Find how many lines in this data contain the string "ngày". Respond with only that number.

•••

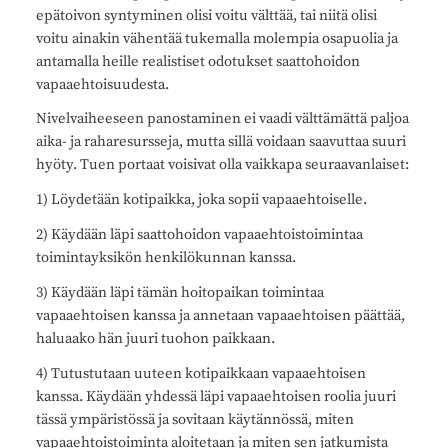
epätoivon syntyminen olisi voitu välttää, tai niitä olisi
voitu ainakin vähentää tukemalla molempia osapuolia ja
antamalla heille realistiset odotukset saattohoidon
vapaaehtoisuudesta.
Nivelvaiheeseen panostaminen ei vaadi välttämättä paljoa
aika- ja raharesursseja, mutta sillä voidaan saavuttaa suuri
hyöty. Tuen portaat voisivat olla vaikkapa seuraavanlaiset:
1) Löydetään kotipaikka, joka sopii vapaaehtoiselle.
2) Käydään läpi saattohoidon vapaaehtoistoimintaa
toimintayksikön henkilökunnan kanssa.
3) Käydään läpi tämän hoitopaikan toimintaa
vapaaehtoisen kanssa ja annetaan vapaaehtoisen päättää,
haluaako hän juuri tuohon paikkaan.
4) Tutustutaan uuteen kotipaikkaan vapaaehtoisen
kanssa. Käydään yhdessä läpi vapaaehtoisen roolia juuri
tässä ympäristössä ja sovitaan käytännössä, miten
vapaaehtoistoiminta aloitetaan ja miten sen jatkumista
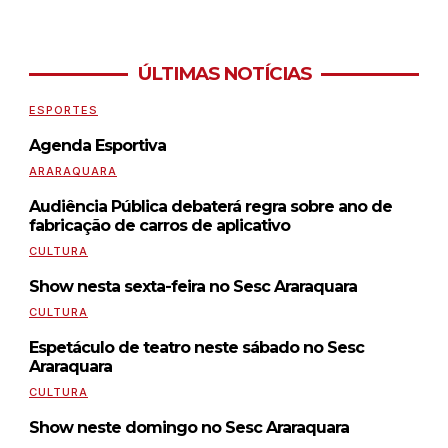
ÚLTIMAS NOTÍCIAS
ESPORTES
Agenda Esportiva
ARARAQUARA
Audiência Pública debaterá regra sobre ano de
fabricação de carros de aplicativo
CULTURA
Show nesta sexta-feira no Sesc Araraquara
CULTURA
Espetáculo de teatro neste sábado no Sesc
Araraquara
CULTURA
Show neste domingo no Sesc Araraquara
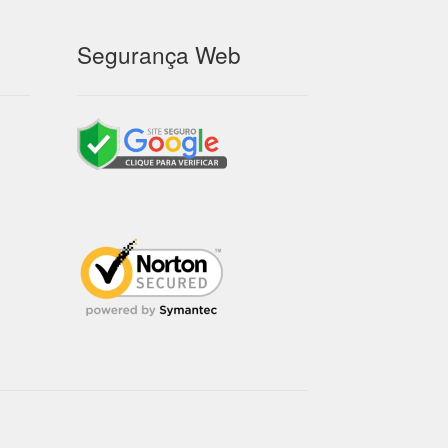
Segurança Web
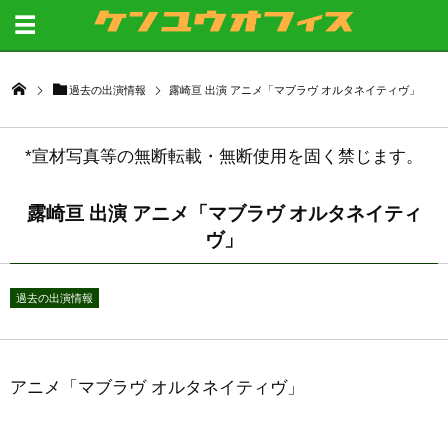
過去の出演情報
露崎亘 出演 アニメ「マブラヴ オルタネイティヴ」
*宣材写真等の無断転載・無断使用を固く禁じます。
露崎亘 出演 アニメ「マブラヴ オルタネイティ
ヴ」
過去の出演情報
アニメ「マブラヴ オルタネイティヴ」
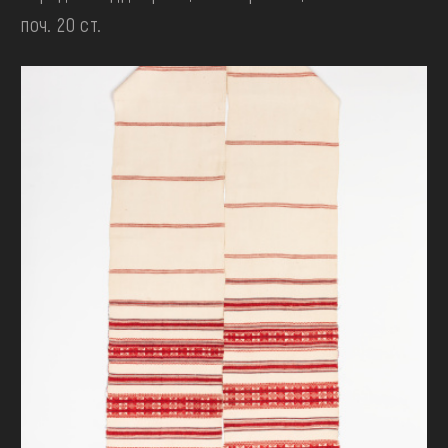
поч. 20 ст.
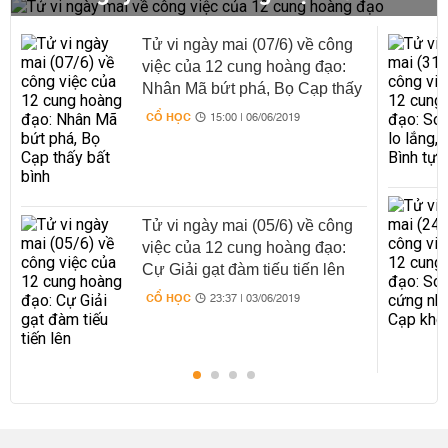
Tử vi ngày mai (07/6) về công
việc của 12 cung hoàng đạo:
Nhân Mã bứt phá, Bọ Cạp thấy
bất bình
CỔ HỌC
15:00 | 06/06/2019
Tử vi ngày mai (05/6) về công
việc của 12 cung hoàng đạo:
Cự Giải gạt đàm tiếu tiến lên
CỔ HỌC
23:37 | 03/06/2019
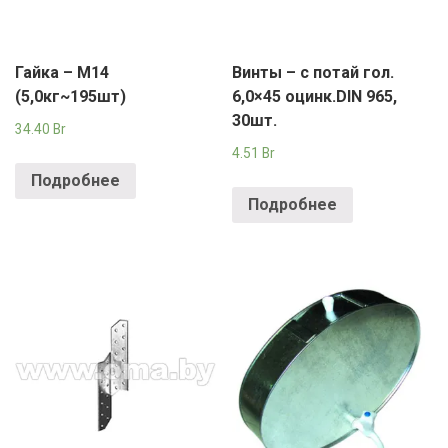
Гайка – М14
Винты – с потай гол.
(5,0кг~195шт)
6,0×45 оцинк.DIN 965,
30шт.
34.40
Br
4.51
Br
Подробнее
Подробнее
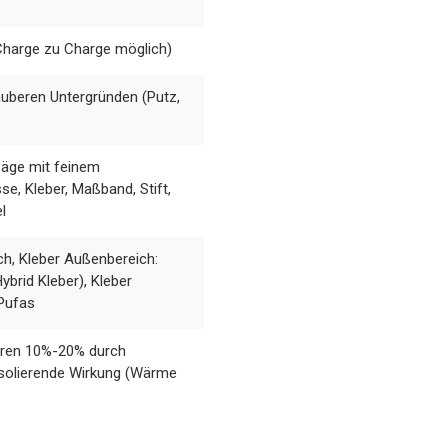
Charge zu Charge möglich)
auberen Untergründen (Putz,
äge mit feinem
e, Kleber, Maßband, Stift,
l
h, Kleber Außenbereich:
brid Kleber), Kleber
Pufas
ahren 10%-20% durch
isolierende Wirkung (Wärme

•••

## Task response
2